Source data Start Marker
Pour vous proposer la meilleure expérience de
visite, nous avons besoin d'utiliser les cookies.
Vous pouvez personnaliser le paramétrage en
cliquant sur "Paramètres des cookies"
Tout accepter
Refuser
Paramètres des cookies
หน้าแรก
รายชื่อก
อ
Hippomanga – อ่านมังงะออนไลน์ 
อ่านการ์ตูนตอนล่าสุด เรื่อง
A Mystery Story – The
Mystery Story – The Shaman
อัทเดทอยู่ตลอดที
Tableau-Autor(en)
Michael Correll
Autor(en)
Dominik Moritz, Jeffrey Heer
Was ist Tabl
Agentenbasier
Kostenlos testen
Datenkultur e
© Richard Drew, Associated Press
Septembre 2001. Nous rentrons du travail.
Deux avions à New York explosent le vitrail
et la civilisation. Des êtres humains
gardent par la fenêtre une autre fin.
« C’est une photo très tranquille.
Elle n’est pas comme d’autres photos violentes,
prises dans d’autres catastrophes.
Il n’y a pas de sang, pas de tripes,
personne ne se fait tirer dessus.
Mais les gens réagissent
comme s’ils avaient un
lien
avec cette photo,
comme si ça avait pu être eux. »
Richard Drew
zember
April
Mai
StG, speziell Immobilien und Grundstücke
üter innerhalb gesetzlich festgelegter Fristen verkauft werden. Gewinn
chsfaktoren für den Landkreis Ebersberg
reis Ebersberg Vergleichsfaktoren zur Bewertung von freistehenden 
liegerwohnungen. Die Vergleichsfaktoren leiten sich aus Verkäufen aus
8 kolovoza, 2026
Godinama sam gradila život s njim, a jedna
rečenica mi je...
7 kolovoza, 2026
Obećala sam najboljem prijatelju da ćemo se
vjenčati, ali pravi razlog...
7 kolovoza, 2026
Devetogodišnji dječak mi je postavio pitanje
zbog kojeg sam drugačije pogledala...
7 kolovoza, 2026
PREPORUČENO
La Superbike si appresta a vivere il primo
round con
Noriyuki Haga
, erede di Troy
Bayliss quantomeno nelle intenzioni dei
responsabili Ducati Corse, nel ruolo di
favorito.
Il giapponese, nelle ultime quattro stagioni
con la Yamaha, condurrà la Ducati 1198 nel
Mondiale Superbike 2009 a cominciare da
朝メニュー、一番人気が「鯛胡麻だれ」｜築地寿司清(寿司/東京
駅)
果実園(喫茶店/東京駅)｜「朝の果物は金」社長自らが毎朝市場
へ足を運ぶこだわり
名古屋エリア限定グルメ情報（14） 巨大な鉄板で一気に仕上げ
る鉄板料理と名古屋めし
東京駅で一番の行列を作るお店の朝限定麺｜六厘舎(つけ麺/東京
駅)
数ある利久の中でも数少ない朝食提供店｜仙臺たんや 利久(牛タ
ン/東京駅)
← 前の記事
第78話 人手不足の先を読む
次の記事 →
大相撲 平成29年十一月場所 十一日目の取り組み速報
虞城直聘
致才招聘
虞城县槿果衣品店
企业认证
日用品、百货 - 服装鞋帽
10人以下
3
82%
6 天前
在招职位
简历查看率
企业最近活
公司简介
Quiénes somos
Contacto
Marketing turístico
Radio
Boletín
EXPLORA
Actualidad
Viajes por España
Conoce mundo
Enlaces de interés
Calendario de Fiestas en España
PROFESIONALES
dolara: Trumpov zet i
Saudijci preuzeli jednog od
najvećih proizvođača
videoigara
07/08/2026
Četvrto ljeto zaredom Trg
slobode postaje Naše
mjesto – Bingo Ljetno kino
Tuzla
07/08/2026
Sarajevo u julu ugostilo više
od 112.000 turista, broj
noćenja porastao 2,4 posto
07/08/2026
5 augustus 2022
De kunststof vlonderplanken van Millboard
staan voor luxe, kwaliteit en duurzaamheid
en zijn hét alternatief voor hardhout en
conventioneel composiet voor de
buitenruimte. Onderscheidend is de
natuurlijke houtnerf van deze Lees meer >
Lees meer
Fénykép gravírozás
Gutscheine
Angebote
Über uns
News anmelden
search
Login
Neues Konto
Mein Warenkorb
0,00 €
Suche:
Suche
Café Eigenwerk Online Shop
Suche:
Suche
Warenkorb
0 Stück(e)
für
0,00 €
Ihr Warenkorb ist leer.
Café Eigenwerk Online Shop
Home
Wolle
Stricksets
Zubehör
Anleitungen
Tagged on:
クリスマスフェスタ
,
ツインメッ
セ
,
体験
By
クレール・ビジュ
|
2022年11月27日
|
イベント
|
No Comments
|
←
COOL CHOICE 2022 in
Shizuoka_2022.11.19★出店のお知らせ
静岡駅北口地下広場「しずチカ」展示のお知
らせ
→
Source data End Marker
→ **Exercise details**:
So that the data stays intact, repeat all of it exactly.

→ **Task response**:
Pour vous proposer la meilleure expérience de
visite, nous avons besoin d'utiliser les cookies.
Vous pouvez personnaliser le paramétrage en
cliquant sur "Paramètres des cookies"
Tout accepter
Refuser
Paramètres des cookies
หน้าแรก
รายชื่อก
อ
Hippomanga – อ่านมังงะออนไลน์ 
อ่านการ์ตูนตอนล่าสุด เรื่อง
A Mystery Story – The
Mystery Story – The Shaman
อัทเดทอยู่ตลอดที
Tableau-Autor(en)
Michael Correll
Autor(en)
Dominik Moritz, Jeffrey Heer
Was ist Tabl
Agentenbasier
Kostenlos testen
Datenkultur e
© Richard Drew, Associated Press
Septembre 2001. Nous rentrons du travail.
Deux avions à New York explosent le vitrail
et la civilisation. Des êtres humains
gardent par la fenêtre une autre fin.
« C’est une photo très tranquille.
Elle n’est pas comme d’autres photos violentes,
prises dans d’autres catastrophes.
Il n’y a pas de sang, pas de tripes,
personne ne se fait tirer dessus.
Mais les gens réagissent
comme s’ils avaient un
lien
avec cette photo,
comme si ça avait pu être eux. »
Richard Drew
zember
April
Mai
StG, speziell Immobilien und Grundstücke
üter innerhalb gesetzlich festgelegter Fristen verkauft werden. Gewinn
chsfaktoren für den Landkreis Ebersberg
reis Ebersberg Vergleichsfaktoren zur Bewertung von freistehenden 
liegerwohnungen. Die Vergleichsfaktoren leiten sich aus Verkäufen aus
8 kolovoza, 2026
Godinama sam gradila život s njim, a jedna
rečenica mi je...
7 kolovoza, 2026
Obećala sam najboljem prijatelju da ćemo se
vjenčati, ali pravi razlog...
7 kolovoza, 2026
Devetogodišnji dječak mi je postavio pitanje
zbog kojeg sam drugačije pogledala...
7 kolovoza, 2026
PREPORUČENO
La Superbike si appresta a vivere il primo
round con
Noriyuki Haga
, erede di Troy
Bayliss quantomeno nelle intenzioni dei
responsabili Ducati Corse, nel ruolo di
favorito.
Il giapponese, nelle ultime quattro stagioni
con la Yamaha, condurrà la Ducati 1198 nel
Mondiale Superbike 2009 a cominciare da
朝メニュー、一番人気が「鯛胡麻だれ」｜築地寿司清(寿司/東京
駅)
果実園(喫茶店/東京駅)｜「朝の果物は金」社長自らが毎朝市場
へ足を運ぶこだわり
名古屋エリア限定グルメ情報（14） 巨大な鉄板で一気に仕上げ
る鉄板料理と名古屋めし
東京駅で一番の行列を作るお店の朝限定麺｜六厘舎(つけ麺/東京
駅)
数ある利久の中でも数少ない朝食提供店｜仙臺たんや 利久(牛タ
ン/東京駅)
← 前の記事
第78話 人手不足の先を読む
次の記事 →
大相撲 平成29年十一月場所 十一日目の取り組み速報
虞城直聘
致才招聘
虞城县槿果衣品店
企业认证
日用品、百货 - 服装鞋帽
10人以下
3
82%
6 天前
在招职位
简历查看率
企业最近活
公司简介
Quiénes somos
Contacto
Marketing turístico
Radio
Boletín
EXPLORA
Actualidad
Viajes por España
Conoce mundo
Enlaces de interés
Calendario de Fiestas en España
PROFESIONALES
dolara: Trumpov zet i
Saudijci preuzeli jednog od
najvećih proizvođača
videoigara
07/08/2026
Četvrto ljeto zaredom Trg
slobode postaje Naše
mjesto – Bingo Ljetno kino
Tuzla
07/08/2026
Sarajevo u julu ugostilo više
od 112.000 turista, broj
noćenja porastao 2,4 posto
07/08/2026
5 augustus 2022
De kunststof vlonderplanken van Millboard
staan voor luxe, kwaliteit en duurzaamheid
en zijn hét alternatief voor hardhout en
conventioneel composiet voor de
buitenruimte. Onderscheidend is de
natuurlijke houtnerf van deze Lees meer >
Lees meer
Fénykép gravírozás
Gutscheine
Angebote
Über uns
News anmelden
search
Login
Neues Konto
Mein Warenkorb
0,00 €
Suche:
Suche
Café Eigenwerk Online Shop
Suche:
Suche
Warenkorb
0 Stück(e)
für
0,00 €
Ihr Warenkorb ist leer.
Café Eigenwerk Online Shop
Home
Wolle
Stricksets
Zubehör
Anleitungen
Tagged on:
クリスマスフェスタ
,
ツインメッ
セ
,
体験
By
クレール・ビジュ
|
2022年11月27日
|
イベント
|
No Comments
|
←
COOL CHOICE 2022 in
Shizuoka_2022.11.19★出店のお知らせ
静岡駅北口地下広場「しずチカ」展示のお知
らせ
→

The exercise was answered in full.